Старичок-таксист открывает мне дверцу. Без упреков. Еще по дороге сюда он наговорил целый список местных крестьян, которые от засухи рвут на себе волосы, и теперь подбавляет новых страдальцев. На моих часах двадцать минут девятого, на его – двадцать пять минут. Постепенно что-то напоминающее боль утихает во мне. Сидеть удобно. Мимо проносятся поля. Говорю: «Ваши часы спешат». Он отвечает; «Нет, это ваши отстают». Я довольна, мне на него наплевать.
3
Погибель дожидается меня не на террасе и не в зале кафе, а на улице, с прошлого года расхаживая по тротуару среди пешеходов, принимающих ее за центрифугу. Она приглядывает за машиной, а то вдруг угонят. Как я и думала, на ней ярко-желтая плиссированная юбка, прозрачный корсаж с оборками ни к селу ни к городу, а светлые волосы собраны на голове под желтым бархатным бантом. Клянусь, если ее увидит продавец птиц, то посадит в клетку.
Разумеется, первое, что она говорит мне, это – как гадко, очень гадко заставлять ее ждать на тротуаре. За кого ее тут примут? И сразу начинает выуживать у меня, что случилось. Чтобы она заткнулась, говорю: «Вы такая красивая, когда захотите, такая шикарная – и все из-за меня. Покажитесь-ка!» Она пожимает плечами, дуется, но краснеет до ушей. Беру ее за руку, идем по тротуару. «А машина?» Отвечаю: «Никуда не денется. Я хочу есть». Та с дрожью озирается, словно бросает на произвол судьбы тележку на четырех колесах, в которой подыхает ее мать.
Почти на углу бульвара мы находим маленькую пиццерию. Обе выбираем пиццу с анчоусами и омары. Я отправляюсь в туалет, мою руки и немного привожу себя в порядок. По возвращении вижу на своем месте квадратный пакетик, обвязанный золотой тесемкой. Я улыбаюсь ей. Она сидит немного бледная. Молча развязываю пакет, и тут она меня буквально убивает: в желто-синей коробке я нахожу флакон с чернилами «Ваттерман».
Заливаюсь слезами. Единственно, что четко вижу при этом – так ясно, что чуть не кричу и не катаюсь по полу, не в силах вынести, – это его, его. В старой кожанке. А себя около голубой кафельной печи в Арраме. Слежу, как он наполняет чернилами подаренную мне ручку. Его темные кудри в беспорядке, и он посматривает на меня, улыбаясь ямочками на щеках, как всегда: «Может быть, ты станешь теперь лучше учиться». И через миг я вижу лес, слышу запах опавшей листвы и влажной земли, знаю, что в руках у меня лопата, что случится весь этот кошмар и я закричу.
Я закричала.
Люди за соседними столиками смотрят на нас.
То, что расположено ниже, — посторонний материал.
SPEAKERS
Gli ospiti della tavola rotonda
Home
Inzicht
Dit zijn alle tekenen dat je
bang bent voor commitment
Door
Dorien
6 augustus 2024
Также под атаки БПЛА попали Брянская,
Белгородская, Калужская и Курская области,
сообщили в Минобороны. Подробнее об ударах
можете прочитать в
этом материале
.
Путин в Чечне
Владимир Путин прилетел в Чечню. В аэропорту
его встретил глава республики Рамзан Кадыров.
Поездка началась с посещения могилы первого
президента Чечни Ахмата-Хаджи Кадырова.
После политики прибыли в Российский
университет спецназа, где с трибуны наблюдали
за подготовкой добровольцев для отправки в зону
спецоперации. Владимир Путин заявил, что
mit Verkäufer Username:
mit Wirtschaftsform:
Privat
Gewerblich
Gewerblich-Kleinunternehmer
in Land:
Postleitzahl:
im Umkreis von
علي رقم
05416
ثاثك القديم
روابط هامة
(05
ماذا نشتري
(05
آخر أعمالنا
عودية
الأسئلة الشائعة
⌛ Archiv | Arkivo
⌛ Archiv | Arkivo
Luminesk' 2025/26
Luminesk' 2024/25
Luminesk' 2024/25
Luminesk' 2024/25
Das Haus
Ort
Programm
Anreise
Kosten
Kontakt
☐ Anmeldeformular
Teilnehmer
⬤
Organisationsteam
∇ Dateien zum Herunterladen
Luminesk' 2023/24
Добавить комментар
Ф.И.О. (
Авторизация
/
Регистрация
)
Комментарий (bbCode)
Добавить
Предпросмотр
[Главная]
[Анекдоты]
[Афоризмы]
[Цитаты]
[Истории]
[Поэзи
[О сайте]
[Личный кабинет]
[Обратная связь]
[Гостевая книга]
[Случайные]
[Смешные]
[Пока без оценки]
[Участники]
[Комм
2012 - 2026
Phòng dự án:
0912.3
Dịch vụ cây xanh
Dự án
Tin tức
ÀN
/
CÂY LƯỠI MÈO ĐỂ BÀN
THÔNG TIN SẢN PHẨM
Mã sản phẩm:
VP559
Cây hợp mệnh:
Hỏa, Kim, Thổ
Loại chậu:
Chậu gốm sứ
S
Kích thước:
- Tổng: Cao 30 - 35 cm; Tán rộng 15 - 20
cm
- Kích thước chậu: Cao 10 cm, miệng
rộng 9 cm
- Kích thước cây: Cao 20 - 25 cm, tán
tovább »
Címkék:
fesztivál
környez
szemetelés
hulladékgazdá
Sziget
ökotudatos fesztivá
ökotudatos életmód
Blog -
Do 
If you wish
Кровь ударила в голову. Сквозь слезы вижу побледневшую мадемуазель Дье. Вытираю слезы салфеткой, ртом ловлю воздух. И так, сжав голову руками, ни о чем не думая, сижу целую вечность. Микки. Он сказал вчера или позавчера, что должен участвовать в Дине в велогонке, – не помню только когда. Значит, будет повод приехать сюда снова. Однажды вечером, принимая во дворе душ, я нарочно неплотно закрыла занавеску и сделала так, чтобы он меня видел. После того как выйду за Пинг-Понга, Микки поимеет меня. Мне этого хочется, особенно когда я вяжу, сидя на лестнице в кухне, и он не может оторвать глаз от моих ног, думая, что я ничего не замечаю. И Бу-Бу. При одной мысли о нем я так и таю. Он наверняка еще неопытен, развлекаясь со своей отдыхающей, или я наивна?.. Мой брат, мой младший брат…
Обхватив голову, я говорю: «Простите меня». Погибель не отвечает до самого воскресения своей матери. Она склоняется надо мной. От нее пахнет теми же духами «Диор», что и от Жоржетты. Произношу: «Это не по вашей вине. Это другое». Я смотрю на нее. Она убрала мерзкий пузырек с чернилами. И с беспокойной улыбкой кивает, будто понимает. Ничего эта дура не понимает.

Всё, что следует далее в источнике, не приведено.